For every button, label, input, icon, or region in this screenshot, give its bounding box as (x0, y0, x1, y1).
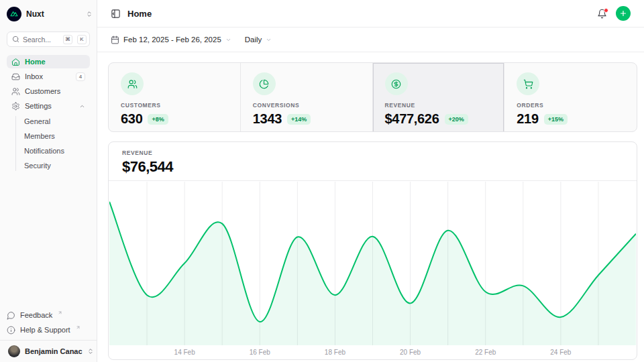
chevron-up-icon (79, 103, 85, 109)
chart-title: REVENUE (122, 149, 623, 156)
stat-value: 219 (517, 111, 538, 127)
feedback-link[interactable]: Feedback (7, 308, 90, 322)
x-tick-label: 24 Feb (550, 349, 571, 356)
chart-canvas (109, 182, 636, 345)
x-tick-label: 16 Feb (250, 349, 270, 356)
page-title: Home (127, 9, 152, 19)
date-range-picker[interactable]: Feb 12, 2025 - Feb 26, 2025 (111, 36, 231, 44)
sidebar-item-notifications[interactable]: Notifications (24, 143, 90, 158)
period-label: Daily (245, 36, 262, 44)
sidebar-footer: Feedback Help & Support (7, 308, 90, 337)
sub-item-label: Members (24, 132, 55, 140)
chart-header: REVENUE $76,544 (109, 142, 637, 181)
sidebar-item-label: Home (25, 58, 46, 66)
external-link-icon (58, 310, 62, 315)
user-name: Benjamin Canac (25, 347, 83, 355)
stat-delta-badge: +14% (287, 114, 311, 125)
topbar: Home (97, 0, 644, 27)
inbox-icon (11, 72, 20, 81)
stat-card-conversions[interactable]: CONVERSIONS 1343 +14% (241, 63, 373, 132)
workspace-name: Nuxt (26, 9, 44, 19)
user-menu[interactable]: Benjamin Canac (0, 340, 97, 362)
sidebar-item-general[interactable]: General (24, 114, 90, 129)
submenu-guide-line (15, 116, 16, 171)
info-circle-icon (7, 326, 15, 335)
external-link-icon (76, 325, 80, 330)
chart-headline-value: $76,544 (122, 158, 623, 176)
inbox-count-badge: 4 (76, 72, 85, 81)
chevron-down-icon (225, 37, 231, 43)
sidebar-item-label: Inbox (25, 72, 43, 80)
x-tick-label: 22 Feb (475, 349, 496, 356)
sidebar-item-home[interactable]: Home (7, 55, 90, 68)
x-axis-labels: 14 Feb 16 Feb 18 Feb 20 Feb 22 Feb 24 Fe… (109, 349, 636, 359)
shopping-cart-icon (517, 72, 539, 95)
stat-delta-badge: +8% (148, 114, 168, 125)
search-icon (12, 36, 19, 43)
date-range-label: Feb 12, 2025 - Feb 26, 2025 (123, 36, 221, 44)
avatar (8, 345, 20, 357)
unfold-chevron-icon (86, 11, 93, 17)
feedback-label: Feedback (20, 311, 52, 319)
stat-label: CUSTOMERS (121, 102, 228, 109)
notification-dot (604, 8, 608, 13)
nuxt-logo-icon (7, 7, 21, 21)
sidebar-item-security[interactable]: Security (24, 158, 90, 173)
period-select[interactable]: Daily (245, 36, 272, 44)
stat-value: $477,626 (385, 111, 439, 127)
stat-value: 630 (121, 111, 142, 127)
stat-value: 1343 (253, 111, 282, 127)
sidebar-item-inbox[interactable]: Inbox 4 (7, 70, 90, 83)
stat-card-customers[interactable]: CUSTOMERS 630 +8% (109, 63, 241, 132)
stat-delta-badge: +20% (445, 114, 468, 125)
sidebar-item-settings[interactable]: Settings (7, 99, 90, 113)
sidebar-item-label: Customers (25, 87, 60, 95)
notifications-button[interactable] (597, 9, 607, 19)
stat-delta-badge: +15% (544, 114, 568, 125)
stats-row: CUSTOMERS 630 +8% CONVERSIONS 1343 +14% … (108, 62, 637, 132)
revenue-chart-panel: REVENUE $76,544 14 Feb 16 Feb 18 Feb 20 … (108, 141, 637, 360)
users-icon (11, 87, 20, 96)
panel-collapse-icon[interactable] (111, 9, 121, 19)
help-support-label: Help & Support (20, 326, 70, 334)
help-support-link[interactable]: Help & Support (7, 322, 90, 337)
dashboard-app: Nuxt Search... ⌘ K Home (0, 0, 644, 362)
revenue-area-chart[interactable] (109, 182, 636, 345)
stat-label: ORDERS (517, 102, 625, 109)
sidebar-nav: Home Inbox 4 Customers Settings (7, 55, 90, 173)
x-tick-label: 18 Feb (325, 349, 345, 356)
sidebar: Nuxt Search... ⌘ K Home (0, 0, 97, 362)
pie-chart-icon (253, 72, 276, 95)
topbar-actions (597, 6, 631, 21)
search-input[interactable]: Search... ⌘ K (7, 32, 90, 47)
calendar-icon (111, 36, 119, 44)
home-icon (11, 58, 20, 66)
kbd-k: K (77, 35, 87, 44)
kbd-cmd: ⌘ (63, 35, 72, 44)
chevron-down-icon (266, 37, 272, 43)
unfold-chevron-icon (87, 348, 94, 355)
message-bubble-icon (7, 311, 15, 320)
stat-label: REVENUE (385, 102, 492, 109)
stat-label: CONVERSIONS (253, 102, 360, 109)
workspace-switcher[interactable]: Nuxt (7, 5, 93, 23)
sidebar-item-members[interactable]: Members (24, 129, 90, 143)
x-tick-label: 14 Feb (174, 349, 195, 356)
sub-item-label: Security (24, 162, 51, 170)
stat-card-revenue[interactable]: REVENUE $477,626 +20% (373, 63, 505, 132)
filter-toolbar: Feb 12, 2025 - Feb 26, 2025 Daily (97, 27, 644, 52)
sub-item-label: General (24, 117, 50, 125)
stat-card-orders[interactable]: ORDERS 219 +15% (504, 63, 637, 132)
dollar-circle-icon (385, 72, 408, 95)
sub-item-label: Notifications (24, 147, 64, 155)
sidebar-item-label: Settings (25, 102, 52, 110)
x-tick-label: 20 Feb (400, 349, 421, 356)
add-button[interactable] (616, 6, 631, 21)
sidebar-item-customers[interactable]: Customers (7, 84, 90, 98)
gear-icon (11, 102, 20, 111)
settings-submenu: General Members Notifications Security (7, 114, 90, 173)
users-icon (121, 72, 144, 95)
search-placeholder: Search... (23, 36, 60, 44)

+++++

ASSIGNMENT — Repeat the records verbatim, excluding pictures.

EXERCISE ANSWER —
For every button, label, input, icon, or region in this screenshot, give its bounding box as (x0, y0, x1, y1).
chevron-up-icon (79, 103, 85, 109)
chart-title: REVENUE (122, 149, 623, 156)
stat-value: 219 (517, 111, 538, 127)
feedback-link[interactable]: Feedback (7, 308, 90, 322)
x-tick-label: 24 Feb (550, 349, 571, 356)
chart-canvas (109, 182, 636, 345)
x-tick-label: 16 Feb (250, 349, 270, 356)
page-title: Home (127, 9, 152, 19)
date-range-picker[interactable]: Feb 12, 2025 - Feb 26, 2025 (111, 36, 231, 44)
sidebar-item-notifications[interactable]: Notifications (24, 143, 90, 158)
period-label: Daily (245, 36, 262, 44)
sidebar-footer: Feedback Help & Support (7, 308, 90, 337)
sub-item-label: Members (24, 132, 55, 140)
chart-header: REVENUE $76,544 (109, 142, 637, 181)
sidebar-item-label: Home (25, 58, 46, 66)
external-link-icon (58, 310, 62, 315)
user-name: Benjamin Canac (25, 347, 83, 355)
stat-delta-badge: +14% (287, 114, 311, 125)
topbar: Home (97, 0, 644, 27)
inbox-icon (11, 72, 20, 81)
stat-card-conversions[interactable]: CONVERSIONS 1343 +14% (241, 63, 373, 132)
workspace-name: Nuxt (26, 9, 44, 19)
user-menu[interactable]: Benjamin Canac (0, 340, 97, 362)
sidebar-item-general[interactable]: General (24, 114, 90, 129)
submenu-guide-line (15, 116, 16, 171)
info-circle-icon (7, 326, 15, 335)
external-link-icon (76, 325, 80, 330)
chart-headline-value: $76,544 (122, 158, 623, 176)
inbox-count-badge: 4 (76, 72, 85, 81)
chevron-down-icon (225, 37, 231, 43)
sidebar-item-label: Inbox (25, 72, 43, 80)
x-tick-label: 22 Feb (475, 349, 496, 356)
sidebar-item-home[interactable]: Home (7, 55, 90, 68)
x-axis-labels: 14 Feb 16 Feb 18 Feb 20 Feb 22 Feb 24 Fe… (109, 349, 636, 359)
shopping-cart-icon (517, 72, 539, 95)
stat-delta-badge: +8% (148, 114, 168, 125)
search-icon (12, 36, 19, 43)
date-range-label: Feb 12, 2025 - Feb 26, 2025 (123, 36, 221, 44)
avatar (8, 345, 20, 357)
unfold-chevron-icon (86, 11, 93, 17)
feedback-label: Feedback (20, 311, 52, 319)
stat-label: CUSTOMERS (121, 102, 228, 109)
notification-dot (604, 8, 608, 13)
nuxt-logo-icon (7, 7, 21, 21)
sidebar-item-security[interactable]: Security (24, 158, 90, 173)
period-select[interactable]: Daily (245, 36, 272, 44)
stat-value: $477,626 (385, 111, 439, 127)
stat-value: 630 (121, 111, 142, 127)
stat-value: 1343 (253, 111, 282, 127)
sidebar-item-inbox[interactable]: Inbox 4 (7, 70, 90, 83)
stat-card-customers[interactable]: CUSTOMERS 630 +8% (109, 63, 241, 132)
stat-delta-badge: +20% (445, 114, 468, 125)
sidebar-item-settings[interactable]: Settings (7, 99, 90, 113)
sidebar-item-label: Customers (25, 87, 60, 95)
notifications-button[interactable] (597, 9, 607, 19)
stat-delta-badge: +15% (544, 114, 568, 125)
stats-row: CUSTOMERS 630 +8% CONVERSIONS 1343 +14% … (108, 62, 637, 132)
revenue-chart-panel: REVENUE $76,544 14 Feb 16 Feb 18 Feb 20 … (108, 141, 637, 360)
users-icon (11, 87, 20, 96)
panel-collapse-icon[interactable] (111, 9, 121, 19)
help-support-label: Help & Support (20, 326, 70, 334)
help-support-link[interactable]: Help & Support (7, 322, 90, 337)
dashboard-app: Nuxt Search... ⌘ K Home (0, 0, 644, 362)
revenue-area-chart[interactable] (109, 182, 636, 345)
stat-label: ORDERS (517, 102, 625, 109)
sidebar-nav: Home Inbox 4 Customers Settings (7, 55, 90, 173)
x-tick-label: 18 Feb (325, 349, 345, 356)
sidebar: Nuxt Search... ⌘ K Home (0, 0, 97, 362)
pie-chart-icon (253, 72, 276, 95)
topbar-actions (597, 6, 631, 21)
search-input[interactable]: Search... ⌘ K (7, 32, 90, 47)
calendar-icon (111, 36, 119, 44)
home-icon (11, 58, 20, 66)
kbd-k: K (77, 35, 87, 44)
kbd-cmd: ⌘ (63, 35, 72, 44)
chevron-down-icon (266, 37, 272, 43)
unfold-chevron-icon (87, 348, 94, 355)
message-bubble-icon (7, 311, 15, 320)
stat-label: REVENUE (385, 102, 492, 109)
stat-label: CONVERSIONS (253, 102, 360, 109)
workspace-switcher[interactable]: Nuxt (7, 5, 93, 23)
sidebar-item-members[interactable]: Members (24, 129, 90, 143)
x-tick-label: 14 Feb (174, 349, 195, 356)
sub-item-label: Security (24, 162, 51, 170)
stat-card-revenue[interactable]: REVENUE $477,626 +20% (373, 63, 505, 132)
filter-toolbar: Feb 12, 2025 - Feb 26, 2025 Daily (97, 27, 644, 52)
sub-item-label: General (24, 117, 50, 125)
stat-card-orders[interactable]: ORDERS 219 +15% (504, 63, 637, 132)
dollar-circle-icon (385, 72, 408, 95)
sub-item-label: Notifications (24, 147, 64, 155)
sidebar-item-label: Settings (25, 102, 52, 110)
x-tick-label: 20 Feb (400, 349, 421, 356)
add-button[interactable] (616, 6, 631, 21)
sidebar-item-customers[interactable]: Customers (7, 84, 90, 98)
gear-icon (11, 102, 20, 111)
settings-submenu: General Members Notifications Security (7, 114, 90, 173)
users-icon (121, 72, 144, 95)
search-placeholder: Search... (23, 36, 60, 44)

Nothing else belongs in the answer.